I have been reading Begg, Welsh, and Bratvold (2014), which is an excellent and lucid discussion of the distinction between uncertainty and variability (from a petro/geostatistics perspective). The abstract defines them:
"Uncertainty means we do not know the value (or outcome) of some quantity, ... Variability refers to the multiple values a quantity has at different locations, times or instances"
and describes how they are captured:
"Uncertianty [sic] is quantified by a probability distribution which depends upon our state of information about the likelihood of what the single, true value of the uncertain quantity is. Variability is quantified by a distribution of frequencies of multiple instances of the quantity, derived from observed data.
This makes sense to me. Variability within a population is defined by some frequency mass function (discrete case) or distribution function (continuous case).
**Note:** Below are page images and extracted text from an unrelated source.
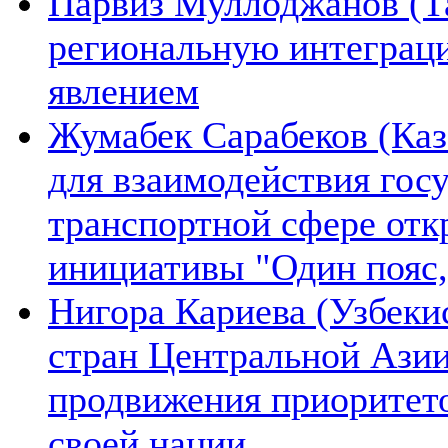
Парвиз Муллоджанов (Та
региональную интеграц
явлением
Жумабек Сарабеков (Каз
для взаимодействия гос
транспортной сфере отк
инициативы "Один пояс,
Нигора Кариева (Узбеки
стран Центральной Азии
продвижения приоритето
своей нации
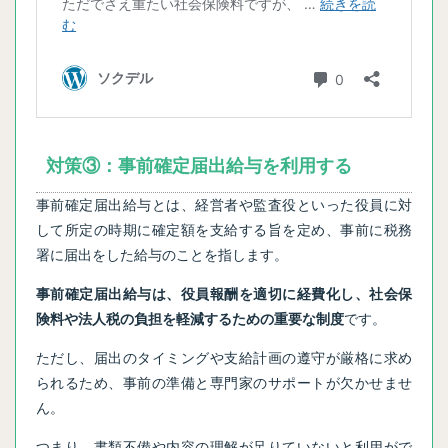
対策③：事前確定届出給与を利用する
事前確定届出給与とは、経営者や監査役といった役員に対
して所定の時期に確定額を支給する旨を定め、事前に税務
署に届出をした給与のことを指します。
事前確定届出給与は、役員報酬を適切に経費化し、社会保
険料や法人税の負担を軽減するための重要な制度
です。
ただし、届出のタイミングや支給計画の遵守が厳格に求め
られるため、事前の準備と専門家のサポートが欠かせませ
ん。
つまり、書類不備や内容の理解が足りていないと利用がで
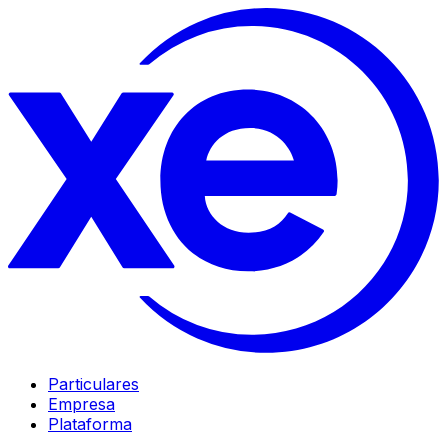
Particulares
Empresa
Plataforma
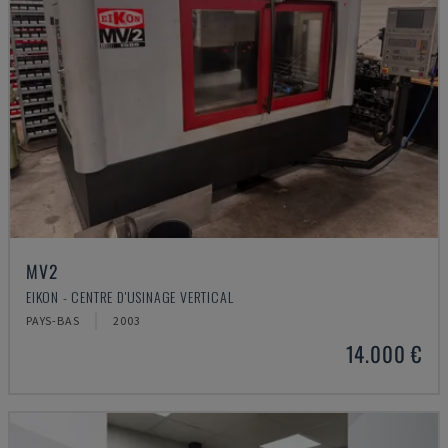
MV2
EIKON - CENTRE D'USINAGE VERTICAL
PAYS-BAS
2003
14.000 €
If we have perfect information about the whole population, there is no uncertainty, and these functions can be exactly specified. If we do NOT have perfect information about the population (e.g. we only have access to a limited sample, then there is some uncertainty about these functions, which can be described as probability distributions on the estimated frequencies or distribution parameters.
My understanding is that this population-level variability collapses to uncertainty when we ask "what is the true value of a particular (unmeasured) element of the population?". There is a semantic distinction between the two sources of uncertainty here - the uncertainty on the population variability is epistemic uncertainty, and the contribution of population variability to sample uncertainty is aleatoric uncertainty.
Although it is not explicitly framed as such, this strikes me as an very Bayesian interpretation of probability, as they describe it as solely interpretable as a personal measure of belief in the truth value of a given well-defined statement.
My understanding of the Frequentist a interpretation of probability is that it is a representation of the true proportion of any given statement, if the whole population could be measured (or the limit of the mean of sample estimates as the number of samples goes to infinity).
I can kind of see how this makes sense (though not as much as the bayesian interpretation), but I'm finding it hard to make a clear distinction between uncertainty and variability in this framework provided by Begg, Welsh, and Bratvold (2014). I think that frequentist probability actually represents population variability here, but in that case, what does uncertainty represent? Just the potential wrongness of sample estimates? Or something else? And how is it quantified? By confidence interval widths? I feel like I am missing some nuance here.
References
- Begg, Steve H., Matthew B. Welsh, and Reidar B. Bratvold. “Uncertainty vs. Variability: What’s the Difference and Why Is It Important?” In Day 1 Mon, May 19, 2014, D011S003R002. Houston, Texas: SPE, 2014. https://doi.org/10.2118/169850-MS.